Krafčíková Petra, Demkovičová Erika, Halaganová Andrea, Víglaský Viktor
Department of Biochemistry, Institute of Chemistry, Faculty of Sciences, P. J. Safarik University, 04001 Kosice, Slovakia.
J Nucleic Acids. 2017;2017:6513720. doi: 10.1155/2017/6513720. Epub 2017 Dec 31.

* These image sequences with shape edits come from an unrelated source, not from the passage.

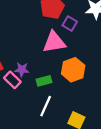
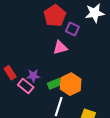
pink triangle: (54, 42) -> (60, 48), size x0.7
orange hexagon: (73, 70) -> (71, 84), moved

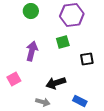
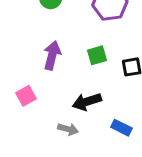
green square: (63, 42) -> (97, 55), moved

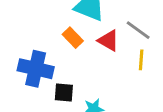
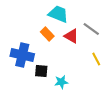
yellow line: (141, 60) -> (96, 59), moved, turned -32

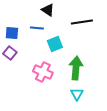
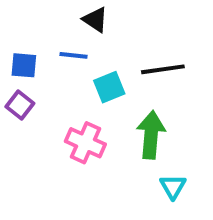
black line: (82, 22) -> (163, 69), moved
cyan triangle: (77, 94) -> (173, 186), moved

The HIV virus is one of the most studied viruses in the world. This is especially true in terms of gene sequencing, and to date more than 9 thousand genomic sequences of HIV isolates have been sequenced and analyzed. In this study, a series of DNA sequences, which have the potential to form G-quadruplex structures, is analyzed. Several such sequences were found in various coding and noncoding virus domains, including the U3 LTR, tat, rev, env, and vpx regions. Interestingly, a homological sequence to the already well-known HIV integrase aptamer was identified in the minus-strand. The sequences derived from original isolates were analyzed using standard spectral and electrophoretic methods. In addition, a recently developed methodology is applied which uses induced circular dichroism spectral profiles of G-quadruplex-ligand (Thiazole Orange) complexes to determine if G-rich sequences can adopt G-quadruplex structure. Targeting the G-quadruplexes or peptide domains corresponding to the G-rich coding sequence in HIV offers researchers attractive therapeutic targets which would be of particular use in the development of novel antiviral therapies. The analysis of G-rich regions can provide researchers with a path to find specific targets which could be of interest for specific types of virus.
人类免疫缺陷病毒(HIV)是世界上研究最多的病毒之一。在基因测序方面尤其如此,迄今为止,已对9000多个HIV分离株的基因组序列进行了测序和分析。在本研究中,对一系列有可能形成G-四链体结构的DNA序列进行了分析。在各种编码和非编码病毒结构域中发现了几个这样的序列,包括U3长末端重复序列(LTR)、反式激活因子(tat)、病毒蛋白表达调节因子(rev)、包膜蛋白(env)和病毒感染因子(vpx)区域。有趣的是,在负链中鉴定出了与已熟知的HIV整合酶适体的同源序列。使用标准光谱和电泳方法分析了来自原始分离株的序列。此外,还应用了一种最近开发的方法,该方法利用G-四链体-配体(噻唑橙)复合物的诱导圆二色光谱谱来确定富含G的序列是否可以形成G-四链体结构。针对HIV中与富含G的编码序列相对应的G-四链体或肽结构域为研究人员提供了有吸引力的治疗靶点,这在新型抗病毒疗法的开发中将特别有用。对富含G的区域进行分析可以为研究人员提供一条找到特定靶点的途径,这些靶点可能对特定类型的病毒有意义。